Nephrology needs to remember their history of dialysis adequacy first being relief of all uremic symptoms which is only possible with "adequate TIME." This makes the entire NCDS study, in my opinion, a perverse, unwise study and also a study completely bereft of any meaningly improvement that could ever be expected by focussing solely on an easily removed, small molecule called urea. In addition, there was abundant evidence prior to the beginning of this study that urea kinetics could never improve dialysis care in the US. The years following the NCDS and the beginning of Kt/V from the "mechanistic" evaluation of the NCDS in 1985 showed not improvement, but worsening death and suffering in dialysis units where nephrologist focussed on an easily manipulated, "objective" measure of dialysis called the Kt/V.

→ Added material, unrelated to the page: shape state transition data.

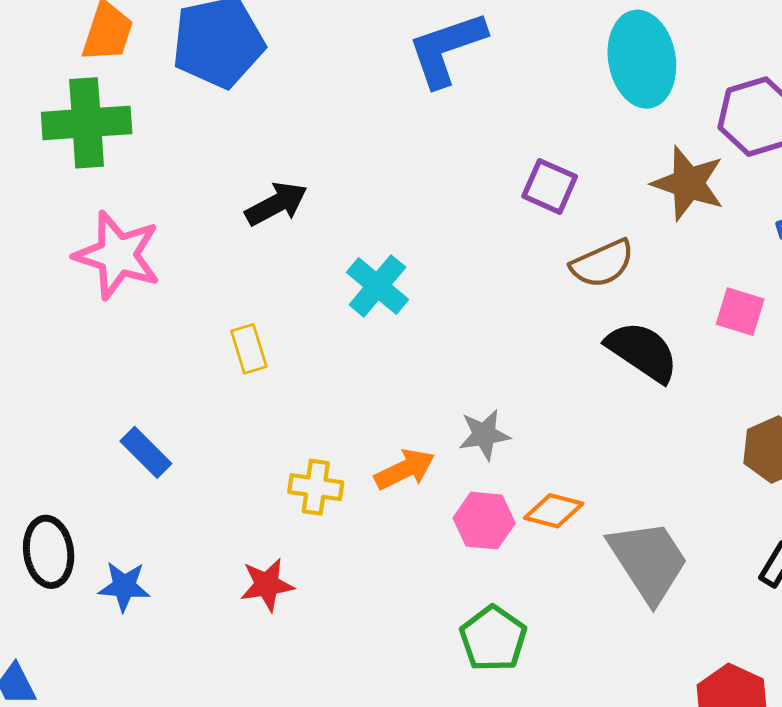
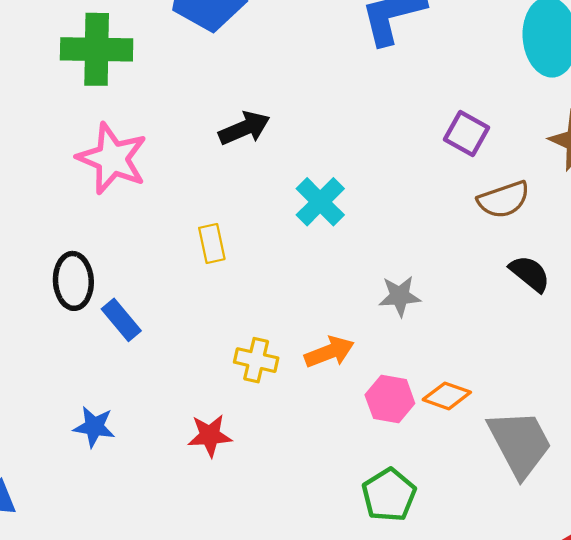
black semicircle: (642, 352) -> (530, 274), size x0.7
gray star: (484, 435) -> (400, 296), moved
black ellipse: (49, 552) -> (73, 281), moved

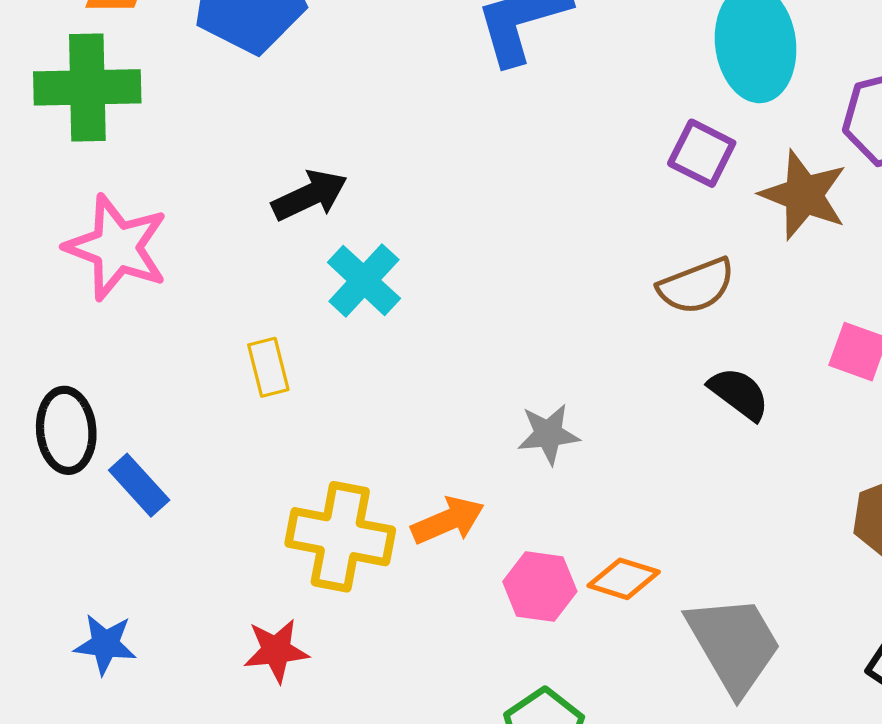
purple square: (466, 133) -> (702, 153), moved
cyan cross: (320, 202) -> (364, 280), moved
yellow cross: (256, 360) -> (340, 537), size x1.6

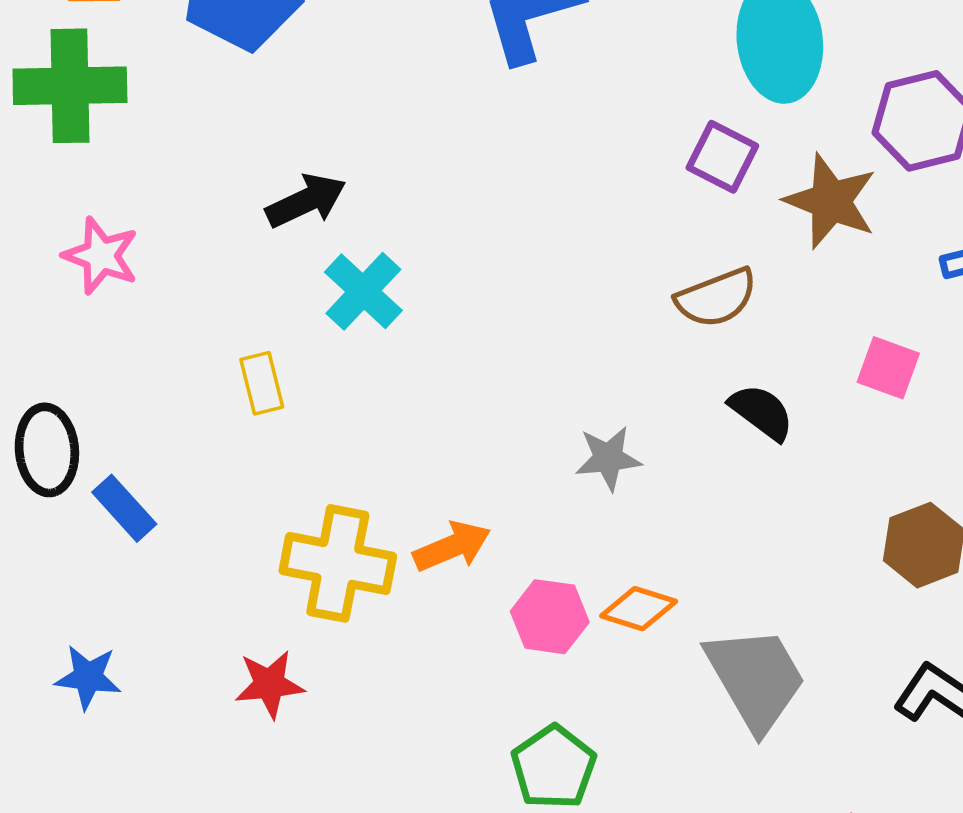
pink star: (117, 247) -> (101, 256), size x0.7
gray star: (548, 434) -> (608, 458), moved

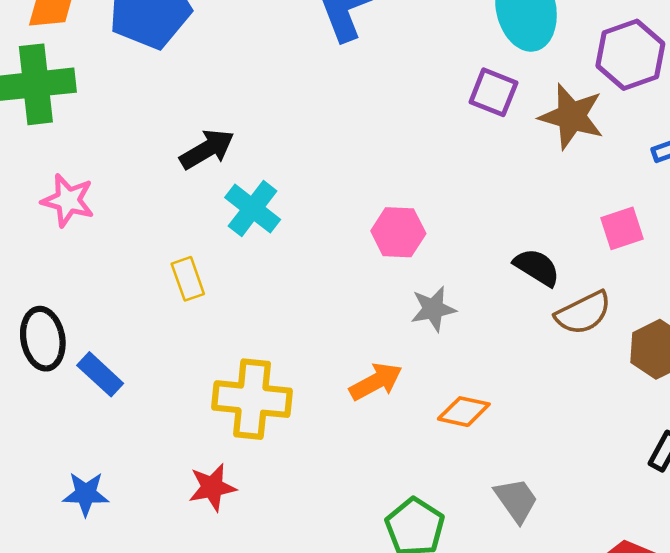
brown semicircle: (716, 298) -> (583, 313), moved
pink square: (888, 368) -> (622, 228), turned -33
orange arrow: (452, 546) -> (376, 382), moved
pink hexagon: (550, 617) -> (398, 232), moved
gray trapezoid: (756, 678) -> (516, 500), moved, size x0.6

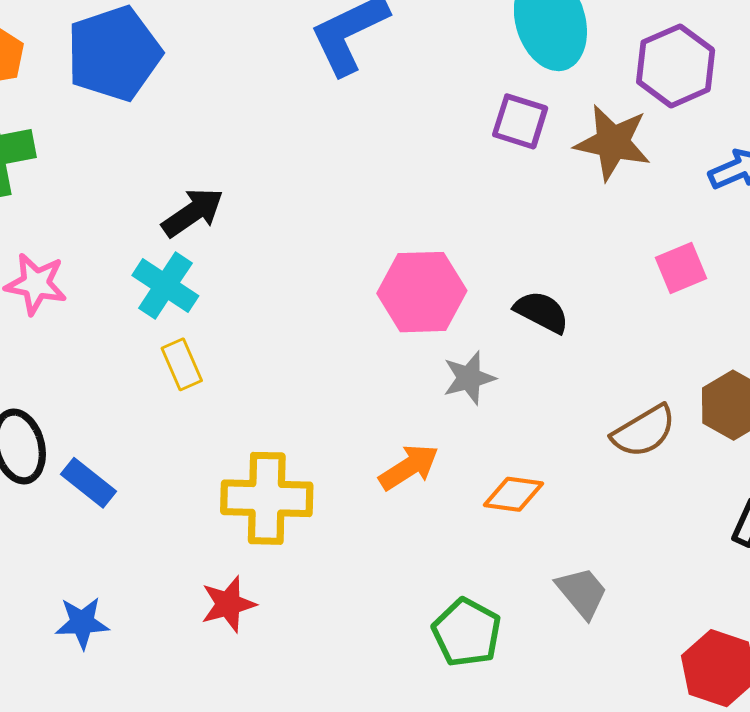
cyan cross: (253, 208) -> (165, 286), moved
pink hexagon: (398, 232) -> (422, 292), size x1.4
black semicircle: (537, 267) -> (542, 312), moved
brown semicircle: (583, 313) -> (644, 431), moved

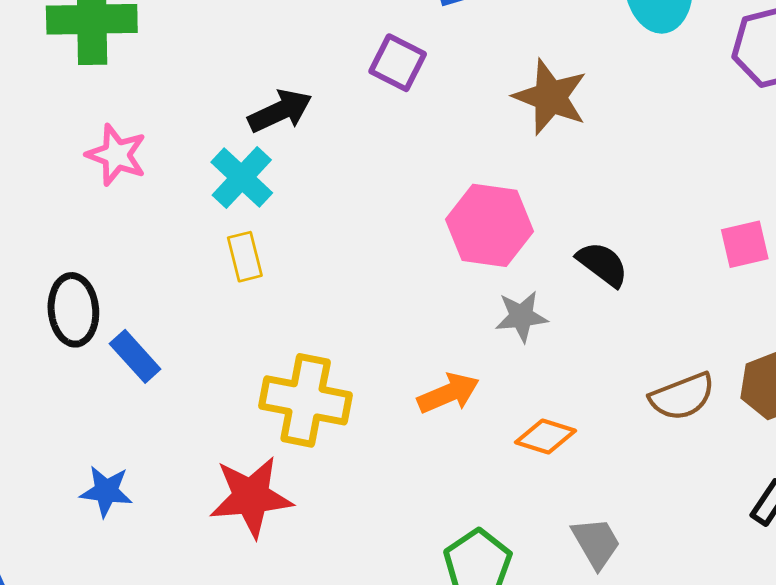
purple square: (520, 121) -> (398, 63), moved
brown star: (613, 143) -> (550, 97), moved
red star: (228, 604) -> (251, 497), size x1.5

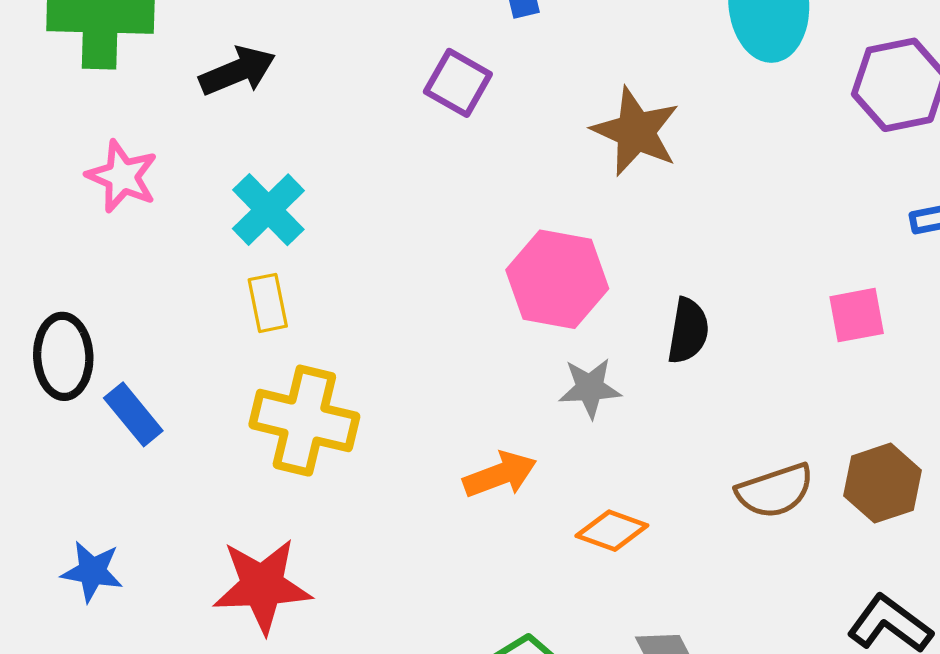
black arrow: (280, 111) -> (237, 71), moved
black semicircle: (602, 264) -> (688, 331), turned 60
yellow cross: (306, 400) -> (304, 421), moved

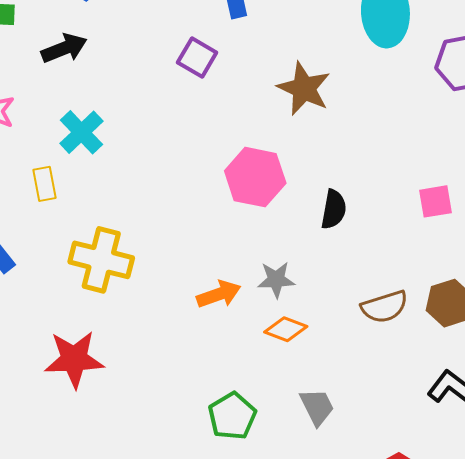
yellow rectangle: (268, 303) -> (44, 184), moved
gray star: (590, 388) -> (276, 280), moved

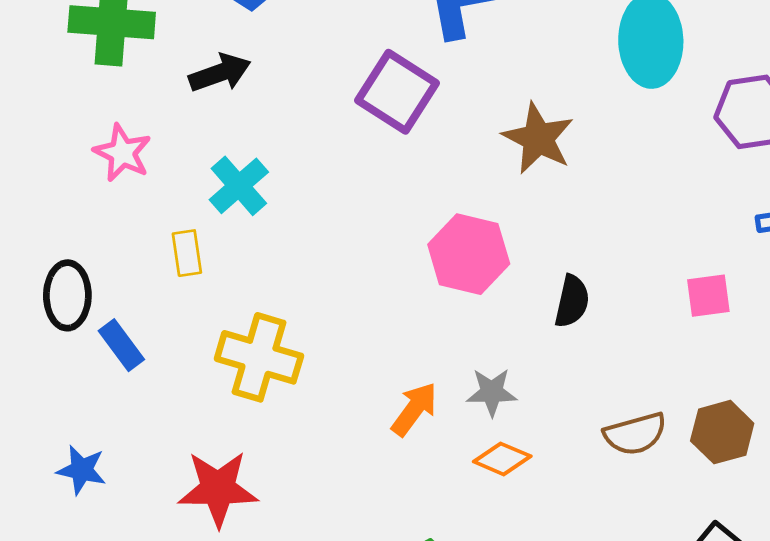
purple square: (197, 58) -> (397, 92), size x1.5
orange arrow: (219, 294) -> (414, 409), turned -36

In my opinion, the study should never have taken place and it certainly deserves no hallowed treatment as the "first" RCT in dialysis, "setting the standards," as it does today. And indeed, the NCDS has set the standards of care for dialysis in America, but is that a standard of death and suffering that it has established with maximal profits? We have taken a noble experiment, given it to the for-profit dialysis industry and turned it into an instrument of cruelty for far too many patients.
It is time to "objectively" evaluate the NCDS and show its inherent flaws and outcomes that are in the end result, perverse and cruel, in my opinion. It is not a standard of health and restoration, nor can it ever be.